- INSTRUCTIONS FOR THE TASK
Within the records that follow, find every line containing the string "logom". Copy those lines.

────────────────────────────────────────

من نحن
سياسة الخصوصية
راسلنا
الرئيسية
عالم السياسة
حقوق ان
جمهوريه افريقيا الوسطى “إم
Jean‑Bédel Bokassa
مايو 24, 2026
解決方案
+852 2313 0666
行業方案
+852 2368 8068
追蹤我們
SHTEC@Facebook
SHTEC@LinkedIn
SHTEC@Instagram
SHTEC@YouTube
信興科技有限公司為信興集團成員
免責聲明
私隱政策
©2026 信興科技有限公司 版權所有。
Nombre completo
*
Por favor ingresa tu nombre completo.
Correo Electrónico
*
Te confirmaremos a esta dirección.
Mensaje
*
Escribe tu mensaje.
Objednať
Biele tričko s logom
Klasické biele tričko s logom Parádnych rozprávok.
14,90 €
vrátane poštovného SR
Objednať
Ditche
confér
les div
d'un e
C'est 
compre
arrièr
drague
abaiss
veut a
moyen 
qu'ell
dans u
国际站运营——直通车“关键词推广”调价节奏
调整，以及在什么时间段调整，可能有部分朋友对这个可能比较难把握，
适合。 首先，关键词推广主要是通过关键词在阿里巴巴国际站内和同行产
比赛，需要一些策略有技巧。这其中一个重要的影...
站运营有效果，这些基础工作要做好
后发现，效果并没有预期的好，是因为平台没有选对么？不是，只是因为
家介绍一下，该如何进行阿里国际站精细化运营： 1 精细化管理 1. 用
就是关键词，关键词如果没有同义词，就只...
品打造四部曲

────────────────────────────────────────

- SOLUTION TO THIS PROBLEM
Biele tričko s logom
Klasické biele tričko s logom Parádnych rozprávok.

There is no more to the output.